According to data from CVM, in 2023, the volume of COE issuances in Brazil reached R$15 billion, but only 5% of investors redeemed before maturity, highlighting low liquidity.

Furthermore, complexity can be a trap.

Many investors are attracted by promises of high returns, but do not understand the loss scenarios or gain limitations.

A useful analogy is to think of COEs as dining at a restaurant with a fixed menu: you know what you’ll be served and can enjoy fancy dishes, but you can’t change the ingredients or leave before the meal is finished.

Therefore, COEs require patience and clarity about the conditions of the financial “menu”.

Practical examples of COEs

To illustrate, consider the following fictitious example: COE Ibovespa Valuation.

An investor invests R$ 10,000 in a COE with a 3-year term, full capital protection and linked to the Ibovespa index.

The contract stipulates that if the Ibovespa rises, the investor receives 120% of the appreciation; if it falls, he receives R$ 10,000 back.

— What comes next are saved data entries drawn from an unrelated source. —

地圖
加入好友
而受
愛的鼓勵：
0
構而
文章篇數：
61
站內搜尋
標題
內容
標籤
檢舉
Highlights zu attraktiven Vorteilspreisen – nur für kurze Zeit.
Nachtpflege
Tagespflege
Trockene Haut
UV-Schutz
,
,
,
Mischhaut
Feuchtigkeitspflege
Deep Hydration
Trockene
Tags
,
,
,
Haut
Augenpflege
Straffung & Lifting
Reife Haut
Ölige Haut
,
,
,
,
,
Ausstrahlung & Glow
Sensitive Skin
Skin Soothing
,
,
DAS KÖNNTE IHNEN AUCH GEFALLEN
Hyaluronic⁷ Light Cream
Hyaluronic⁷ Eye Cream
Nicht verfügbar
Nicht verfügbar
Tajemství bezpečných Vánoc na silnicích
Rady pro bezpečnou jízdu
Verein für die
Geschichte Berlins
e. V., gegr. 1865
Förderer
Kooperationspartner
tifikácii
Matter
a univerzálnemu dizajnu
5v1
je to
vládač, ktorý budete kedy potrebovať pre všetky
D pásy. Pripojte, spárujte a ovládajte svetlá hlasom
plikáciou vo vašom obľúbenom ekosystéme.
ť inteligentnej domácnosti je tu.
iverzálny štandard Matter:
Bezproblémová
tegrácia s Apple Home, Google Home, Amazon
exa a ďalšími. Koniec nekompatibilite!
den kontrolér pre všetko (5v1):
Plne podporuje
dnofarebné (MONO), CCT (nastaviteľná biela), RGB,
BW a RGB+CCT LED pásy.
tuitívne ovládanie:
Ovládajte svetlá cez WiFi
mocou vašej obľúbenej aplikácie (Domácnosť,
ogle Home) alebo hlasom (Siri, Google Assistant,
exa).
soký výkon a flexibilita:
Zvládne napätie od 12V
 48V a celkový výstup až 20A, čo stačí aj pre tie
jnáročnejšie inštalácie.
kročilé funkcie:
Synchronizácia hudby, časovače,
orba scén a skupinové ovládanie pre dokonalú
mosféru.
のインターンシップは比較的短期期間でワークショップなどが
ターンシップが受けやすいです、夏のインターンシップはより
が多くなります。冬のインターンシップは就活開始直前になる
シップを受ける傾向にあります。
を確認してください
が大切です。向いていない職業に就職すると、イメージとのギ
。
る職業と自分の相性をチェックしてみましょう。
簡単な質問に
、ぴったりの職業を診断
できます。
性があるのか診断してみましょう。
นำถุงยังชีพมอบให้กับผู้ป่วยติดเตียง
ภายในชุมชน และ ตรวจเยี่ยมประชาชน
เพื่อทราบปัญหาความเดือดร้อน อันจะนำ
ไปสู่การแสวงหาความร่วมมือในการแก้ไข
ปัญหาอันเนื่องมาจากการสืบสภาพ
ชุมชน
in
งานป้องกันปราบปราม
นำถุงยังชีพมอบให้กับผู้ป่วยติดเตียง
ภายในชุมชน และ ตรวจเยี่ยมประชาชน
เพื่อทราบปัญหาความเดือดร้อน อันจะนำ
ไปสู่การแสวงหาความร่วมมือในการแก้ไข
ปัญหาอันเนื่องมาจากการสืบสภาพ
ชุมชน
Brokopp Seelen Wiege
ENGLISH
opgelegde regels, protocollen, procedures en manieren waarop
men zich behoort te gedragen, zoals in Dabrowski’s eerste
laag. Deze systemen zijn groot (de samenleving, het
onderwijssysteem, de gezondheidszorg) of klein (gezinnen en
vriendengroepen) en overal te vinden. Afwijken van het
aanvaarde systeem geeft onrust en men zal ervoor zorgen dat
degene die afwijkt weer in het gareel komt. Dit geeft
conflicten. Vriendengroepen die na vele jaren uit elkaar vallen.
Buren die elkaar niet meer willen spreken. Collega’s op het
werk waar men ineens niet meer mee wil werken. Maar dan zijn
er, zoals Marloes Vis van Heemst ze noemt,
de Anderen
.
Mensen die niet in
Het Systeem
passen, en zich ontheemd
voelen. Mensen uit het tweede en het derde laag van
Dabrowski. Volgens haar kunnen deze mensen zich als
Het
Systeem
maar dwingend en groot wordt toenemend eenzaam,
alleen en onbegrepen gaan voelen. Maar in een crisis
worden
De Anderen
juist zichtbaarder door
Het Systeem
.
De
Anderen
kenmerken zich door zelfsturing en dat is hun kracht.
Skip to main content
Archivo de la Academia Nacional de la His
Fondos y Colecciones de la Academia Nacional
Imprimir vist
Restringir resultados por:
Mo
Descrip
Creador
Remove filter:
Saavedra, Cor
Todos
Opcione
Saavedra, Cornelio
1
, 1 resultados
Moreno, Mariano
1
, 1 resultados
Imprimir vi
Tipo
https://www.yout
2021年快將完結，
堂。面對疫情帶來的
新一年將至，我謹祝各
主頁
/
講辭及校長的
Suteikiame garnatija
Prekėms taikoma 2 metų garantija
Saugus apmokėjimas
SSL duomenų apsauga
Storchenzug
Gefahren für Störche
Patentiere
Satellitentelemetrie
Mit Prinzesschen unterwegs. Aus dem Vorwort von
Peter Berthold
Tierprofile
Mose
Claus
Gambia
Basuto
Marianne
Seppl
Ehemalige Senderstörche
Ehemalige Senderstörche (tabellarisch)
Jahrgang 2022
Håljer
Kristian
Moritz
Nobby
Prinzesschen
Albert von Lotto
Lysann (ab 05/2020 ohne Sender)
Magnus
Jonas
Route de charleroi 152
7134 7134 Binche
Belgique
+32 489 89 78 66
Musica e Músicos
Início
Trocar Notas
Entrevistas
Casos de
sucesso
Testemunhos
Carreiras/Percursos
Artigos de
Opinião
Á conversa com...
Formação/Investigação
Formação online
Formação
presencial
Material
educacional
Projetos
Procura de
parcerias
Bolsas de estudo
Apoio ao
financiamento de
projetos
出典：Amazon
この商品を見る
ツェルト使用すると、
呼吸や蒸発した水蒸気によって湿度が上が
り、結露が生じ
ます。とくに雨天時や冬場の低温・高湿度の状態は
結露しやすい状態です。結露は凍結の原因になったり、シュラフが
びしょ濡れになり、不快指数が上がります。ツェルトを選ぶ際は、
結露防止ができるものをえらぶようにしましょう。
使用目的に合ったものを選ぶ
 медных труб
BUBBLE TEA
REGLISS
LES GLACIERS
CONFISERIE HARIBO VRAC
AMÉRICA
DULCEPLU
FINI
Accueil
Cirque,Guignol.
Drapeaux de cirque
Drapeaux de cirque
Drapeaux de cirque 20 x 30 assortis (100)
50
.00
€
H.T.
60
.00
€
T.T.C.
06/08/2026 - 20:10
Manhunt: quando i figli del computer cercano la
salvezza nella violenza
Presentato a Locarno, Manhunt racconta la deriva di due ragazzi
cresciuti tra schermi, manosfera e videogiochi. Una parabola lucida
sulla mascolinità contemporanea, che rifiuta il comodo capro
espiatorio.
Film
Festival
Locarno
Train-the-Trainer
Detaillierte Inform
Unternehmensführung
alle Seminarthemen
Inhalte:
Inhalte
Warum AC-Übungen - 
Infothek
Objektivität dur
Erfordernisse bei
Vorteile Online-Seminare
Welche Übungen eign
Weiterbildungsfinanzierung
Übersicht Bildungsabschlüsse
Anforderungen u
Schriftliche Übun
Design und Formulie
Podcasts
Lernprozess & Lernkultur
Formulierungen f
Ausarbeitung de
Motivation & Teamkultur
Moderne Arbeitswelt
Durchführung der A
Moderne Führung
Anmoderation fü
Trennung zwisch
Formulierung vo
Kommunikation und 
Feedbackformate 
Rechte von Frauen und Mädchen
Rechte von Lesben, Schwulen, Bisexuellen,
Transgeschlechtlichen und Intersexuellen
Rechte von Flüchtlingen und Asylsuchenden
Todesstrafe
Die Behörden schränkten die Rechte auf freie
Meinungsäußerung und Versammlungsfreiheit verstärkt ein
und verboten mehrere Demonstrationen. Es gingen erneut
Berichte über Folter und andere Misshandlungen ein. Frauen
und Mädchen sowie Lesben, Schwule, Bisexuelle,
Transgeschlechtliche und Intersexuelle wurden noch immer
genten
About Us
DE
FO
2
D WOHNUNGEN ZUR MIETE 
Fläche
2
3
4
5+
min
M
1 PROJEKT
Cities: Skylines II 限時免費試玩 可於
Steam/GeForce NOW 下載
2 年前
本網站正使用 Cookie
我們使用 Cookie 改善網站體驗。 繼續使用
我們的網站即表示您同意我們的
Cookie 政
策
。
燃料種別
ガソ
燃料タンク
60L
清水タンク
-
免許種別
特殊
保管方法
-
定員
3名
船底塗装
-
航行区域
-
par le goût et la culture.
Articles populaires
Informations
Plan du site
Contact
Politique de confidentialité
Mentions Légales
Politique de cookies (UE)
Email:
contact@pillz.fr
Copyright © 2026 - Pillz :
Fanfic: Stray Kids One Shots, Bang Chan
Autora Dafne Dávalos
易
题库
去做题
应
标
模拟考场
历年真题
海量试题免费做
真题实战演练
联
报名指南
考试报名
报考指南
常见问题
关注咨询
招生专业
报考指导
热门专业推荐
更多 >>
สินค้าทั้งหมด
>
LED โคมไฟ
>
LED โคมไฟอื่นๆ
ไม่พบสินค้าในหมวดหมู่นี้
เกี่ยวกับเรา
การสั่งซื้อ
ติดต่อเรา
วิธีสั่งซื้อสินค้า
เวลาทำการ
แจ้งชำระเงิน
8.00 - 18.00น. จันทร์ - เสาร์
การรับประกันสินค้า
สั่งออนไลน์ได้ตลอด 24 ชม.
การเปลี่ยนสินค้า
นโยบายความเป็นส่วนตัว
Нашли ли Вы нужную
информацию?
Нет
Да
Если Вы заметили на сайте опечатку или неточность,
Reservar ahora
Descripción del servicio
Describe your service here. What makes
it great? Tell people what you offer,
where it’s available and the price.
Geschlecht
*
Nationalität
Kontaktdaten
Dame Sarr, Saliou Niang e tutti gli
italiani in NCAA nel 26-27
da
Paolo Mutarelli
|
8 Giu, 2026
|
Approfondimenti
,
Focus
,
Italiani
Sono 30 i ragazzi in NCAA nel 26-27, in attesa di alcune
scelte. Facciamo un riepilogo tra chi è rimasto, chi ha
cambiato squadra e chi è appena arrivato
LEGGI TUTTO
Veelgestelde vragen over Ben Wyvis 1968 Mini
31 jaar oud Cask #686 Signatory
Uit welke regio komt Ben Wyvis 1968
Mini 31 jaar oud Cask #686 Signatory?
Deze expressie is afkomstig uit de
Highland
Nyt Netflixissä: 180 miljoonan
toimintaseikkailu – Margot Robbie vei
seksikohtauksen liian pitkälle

Suppose that, at maturity, the Ibovespa has risen 25%. The return would be 120% of 25%, that is, 30%, equivalent to R$ 3,000.

The investor redeems R$ 13,000, minus taxes.

Another example is the COE Global Tech, linked to an index of technology companies, such as the Nasdaq 100, with partial capital protection of 80% and a term of 4 years.

An investor applies R$ 20,000, and the contract promises 150% of the index's appreciation, with a ceiling of 40%.

If the Nasdaq rises 50%, the return is capped at 40%, i.e. R$ 8,000. If the index falls 30%, the investor loses 20% of capital (above the 80% protection), redeeming R$ 16,000.

These examples show how scenarios vary depending on the COE structure.

Both cases highlight the importance of reading the DIE and aligning the COE with the risk profile.

The question is: would you be willing to give up liquidity for a product that promises protection and earning potential?

The answer depends on your financial goals and risk tolerance.

ExampleUnderlying AssetProtectionTermMaximum ReturnRisk of Loss
COE Ibovespa ValuationIbovespa IndexTotal3 years120% of appreciationNone (capital protected)
COE Global TechNasdaq 100Partial (80%)4 years40% (ceiling)Up to 20% of capital

Frequently asked questions about Structured Operations Certificates

Many investors are hesitant about COEs due to concerns about their mechanics and risks.

Below, we have compiled the most common questions into a clear and informative table, with answers based on regulatory information and market practices.

QuestionResponse
Are COEs safe?They are regulated by the CVM, but have issuer credit risk and do not have FGC.
Can I withdraw my money before maturity?Generally, no. Liquidity is limited, and early redemption depends on the issuer.
What is the minimum investment?It varies by issuer, but generally starts at R$ 5,000.
Are COEs suitable for beginners?They can be, as long as the investor understands the structure and has patience.
How is taxation?Below is the regressive IR table, with rates from 22.5% to 15%.

Why consider COEs in your strategy?

In a scenario of high interest rates and market volatility, Structured Operations Certificates offer an alternative for those seeking diversification without giving up a certain predictability.

They allow exposure to global assets, such as foreign indices or commodities, that would be difficult to access directly.

Furthermore, the possibility of capital protection attracts conservative investors who wish to experiment with variable income.

On the other hand, it is essential to consider implicit costs, such as fees embedded in the COE structuring, and the lack of liquidity.

More experienced investors may prefer to build their own derivatives strategies, but for most, COEs simplify the process.

Thus, they are particularly useful for those who want a “shortcut” to complex markets, with previously mapped risks.

In conclusion, COEs are powerful tools, but they require study and alignment with financial objectives.

As with any investment, knowledge is key to avoiding surprises.

When considering the Structured Operations Certificates, evaluate the issuer, read the DIE and ask yourself: does this product meet my expectations of return and security?

With the answer in hand, you will be better prepared to decide.